Langfristige Maßnahmen:

 

  • Die Zugangs- und Erfolgsquote im Lehramt muss erhöht werden. Dafür benötigt es studiengangs- und lehramtsspezifische Evaluationen, beispielsweise zu Abbruchgründen. Realistische Prognosen zum Bedarf an Lehrkräften müssen den Blick auf mögliche künftige Entwicklungen weiten, beispielsweise den erhöhten Lehrkräftemangel aufgrund kleinerer Klassen oder externer Krisen.
  • Das Land Berlin muss die Studienplätze im Bereich Lehrkräftebildung ausreichend und dauerhaft finanzieren. Der Senat muss sicherstellen, dass die Gelder zweckgebunden zum Ausbau der Lehrkräftebildung genutzt werden.
  • In den künftigen Hochschulverträgen (jetzt ab 2024) müssen verbindliche Vereinbarungen der Universitäten für die Lehrkräfteausbildung verankert werden. Hierzu gehört auch ein Kulturwandel der Universitäten, in dessen Zuge die Lehrkräfteausbildung als ein prioritäres Ziel gekennzeichnet und die Schools of Education strukturell aufgewertet werden.
  • Die Erhöhung der Erfolgsquote im Lehramt muss durch quantitative und qualitative Verbesserung der Betreuungsbedingungen erfolgen und zwar durch die gezielte Unterstützung der Studierenden, der Schaffung von Anreizen für ein erfolgreiches Absolvieren des Lehramtsstudiums und auch der Flexibilisierung des Praxissemesters. Die Zahl der Studienplätze im Lehramt wurde zwar seit 2015 schrittweise ausgebaut; der Aufwuchs beim Hochschul-Personal ist aber noch unzureichend. Betreuung und Beratung der Studierenden müssen verbessert werden. Dafür braucht es mehr Personal mit geringerer Lehrverpflichtung und zusätzliche Tutorien, besonders auch in den Fachwissenschaften.
  • Insbesondere das Praxissemester im Masterstudium ist inzwischen ein Flaschenhals. Masterstudierende müssen ohne Verzögerung in das Praxissemester gehen können. Lehramtsstudierende im Praxissemester und im gesamten Masterstudium benötigen zudem finanzielle Unterstützung, wenn wir sie an Berlin binden wollen.

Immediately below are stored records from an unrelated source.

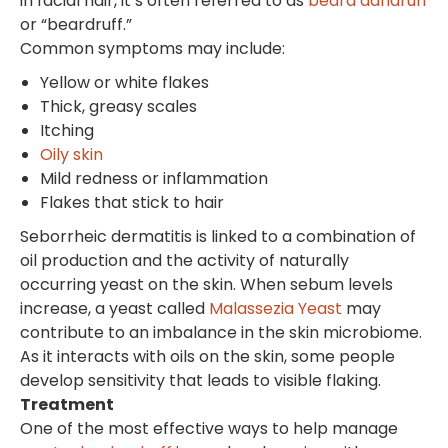
in facial hair, it’s often referred to as
beard dandruff
or “beardruff.”
Common symptoms may include:
Yellow or white flakes
Thick, greasy scales
Itching
Oily skin
Mild redness or inflammation
Flakes that stick to hair
Seborrheic dermatitis is linked to a combination of
oil production and the activity of naturally
occurring yeast on the skin. When sebum levels
increase, a yeast called
Malassezia Yeast
may
contribute to an imbalance in the skin microbiome.
As it interacts with oils on the skin, some people
develop sensitivity that leads to visible flaking.
Treatment
One of the most effective ways to help manage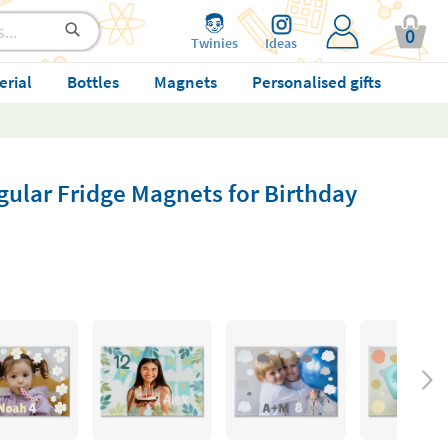
0
Twinies
Ideas
erial
Bottles
Magnets
Personalised gifts
ular Fridge Magnets for Birthday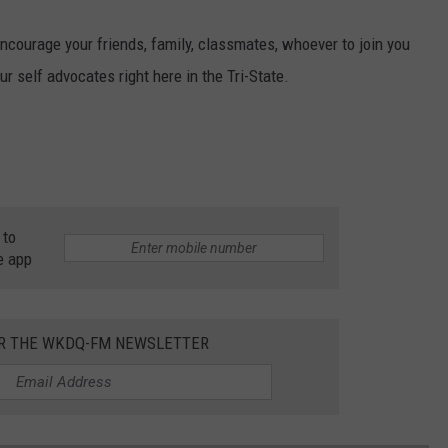
o encourage your friends, family, classmates, whoever to join you
ur self advocates right here in the Tri-State.
 to
e app
OR THE WKDQ-FM NEWSLETTER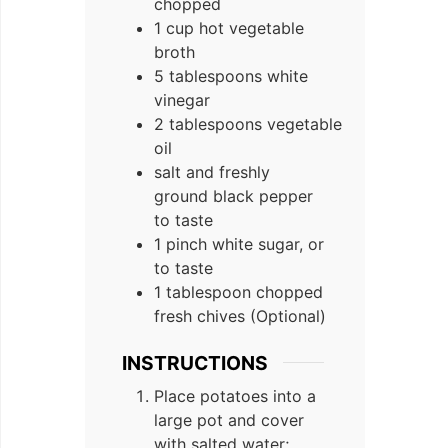
chopped
1 cup hot vegetable
broth
5 tablespoons white
vinegar
2 tablespoons vegetable
oil
salt and freshly
ground black pepper
to taste
1 pinch white sugar, or
to taste
1 tablespoon chopped
fresh chives (Optional)
INSTRUCTIONS
Place potatoes into a
large pot and cover
with salted water;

  • Auch der Übergang in das Referendariat muss verbessert werden, damit Lehramtsabsolvierende keine Zeitverzögerungen haben. Die Universitäten müssen ihre Abläufe bei der Erfassung und Ausstellung der Studien- und Prüfungsleistungen verbessern und die Fristen mit der Senatsverwaltung koordiniert werden.
  • Hürden bei der Anerkennung von Lehramtsabschlüssen ausländischer Lehrkräfte sind abzubauen, durch einen leichteren Zugang zum Studium für ein zweites Fach, durch Sprachpraxiskurse, finanzielle Unterstützung und eine Begleitung bis zur vollständigen Anerkennung.
  • Die Plätze für die Quereinstiegs-Masterstudiengänge müssten bedarfsgerecht ausgebaut werden, vor allem für das Grundschullehramt und die MINT-Fächer. Auch an der Freien Universität brauchen wir einen Q-Master Grundschullehramt. Interesse ist da – es fehlt an Plätzen. An der Humboldt Universität gab es 2020/21 für 90 Studienplätze 400 Bewerbungen.
  • Alle Maßnahmen zur Bindung von Lehramtsabsolvent*innen in den Phasen Masterstudium, Übergang ins Referendariat und Übergang in den Schuldienst sollten durch eine Taskforce des Berliner Senats mit den Unis zusammen begleitet werden.